The budget estimates were presented at the back of challenging economic conditions resulting from the ongoing COVID-19 pandemic, which led to collapse of some major economic sectors in the country.
LCCI has identified loopholes in the budget estimates, noting among others that while tax revenues have been declining in the past year, the budget speech did not indicate anything towards increasing taxes to cover the losses.
There was no mention of possibilities of a tax credit for the coming financial year.
LCCI made reference to South Africa which has reduced tax rates for income tax.
As a major economic hub in the SACU region, some major economic decisions in South Africa have a direct impact on Lesotho, which is completely surrounded by South Africa.
“It is worth noting that South Africa has actually reduced tax rates for income tax, also worth noting that South Africa intends to recover the tax losses through excessive increase on excise duties which have been increased by 8 percent, which is far way more than inflation.

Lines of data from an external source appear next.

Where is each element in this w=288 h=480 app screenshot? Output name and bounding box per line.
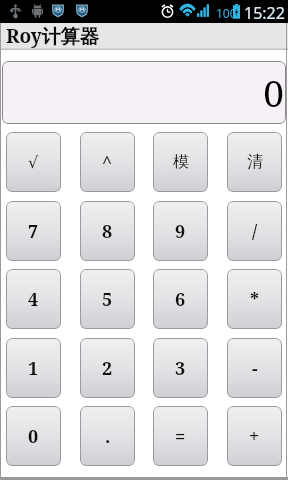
staticText: √	[28, 153, 39, 172]
staticText: 7	[28, 219, 39, 244]
button[interactable]: *	[227, 269, 282, 329]
staticText: ^	[102, 150, 113, 175]
staticText: 9	[175, 219, 186, 244]
button[interactable]: 清	[227, 132, 282, 192]
staticText: 5	[102, 287, 113, 312]
staticText: 0	[28, 424, 39, 449]
button[interactable]: 4	[6, 269, 61, 329]
staticText: +	[249, 424, 260, 449]
button[interactable]: √	[6, 132, 61, 192]
staticText: 清	[247, 152, 263, 172]
button[interactable]: /	[227, 201, 282, 261]
staticText: 15:22	[244, 2, 285, 24]
button[interactable]: +	[227, 406, 282, 466]
staticText: 0	[2, 67, 284, 117]
button[interactable]: 7	[6, 201, 61, 261]
button[interactable]: 0	[2, 61, 286, 124]
staticText: 100	[216, 5, 237, 21]
button[interactable]: 8	[80, 201, 135, 261]
button[interactable]: 2	[80, 338, 135, 398]
button[interactable]: ^	[80, 132, 135, 192]
button[interactable]: 模	[153, 132, 208, 192]
staticText: =	[175, 424, 186, 449]
staticText: 4	[28, 287, 39, 312]
button[interactable]: 5	[80, 269, 135, 329]
staticText: 3	[175, 356, 186, 381]
button[interactable]: 9	[153, 201, 208, 261]
staticText: 2	[102, 356, 113, 381]
button[interactable]: 6	[153, 269, 208, 329]
staticText: /	[252, 219, 258, 244]
button[interactable]: =	[153, 406, 208, 466]
button[interactable]: 1	[6, 338, 61, 398]
staticText: 8	[102, 219, 113, 244]
staticText: 1	[28, 356, 39, 381]
button[interactable]: -	[227, 338, 282, 398]
staticText: -	[252, 356, 258, 381]
button[interactable]: 0	[6, 406, 61, 466]
staticText: Roy计算器	[6, 23, 99, 49]
staticText: 模	[173, 152, 189, 172]
button[interactable]: .	[80, 406, 135, 466]
staticText: 6	[175, 287, 186, 312]
staticText: *	[250, 287, 260, 312]
button[interactable]: 3	[153, 338, 208, 398]
staticText: .	[105, 424, 111, 449]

As part of SACU, Lesotho will have same increase on excisable products.
“This means that Lesotho will benefit from the increase in taxes in these products, which will impact VAT and Income tax as well as SACU revenues on excisable products that Lesotho produces (alcohol and tobacco),” LCCI said in letter demonstrating its input on the 2021/22 national budget.
The current proposed tobacco and alcohol levy, the LCCI revealed, will not assist government to increase revenue as it is not supported by any research or studies that could properly guide it.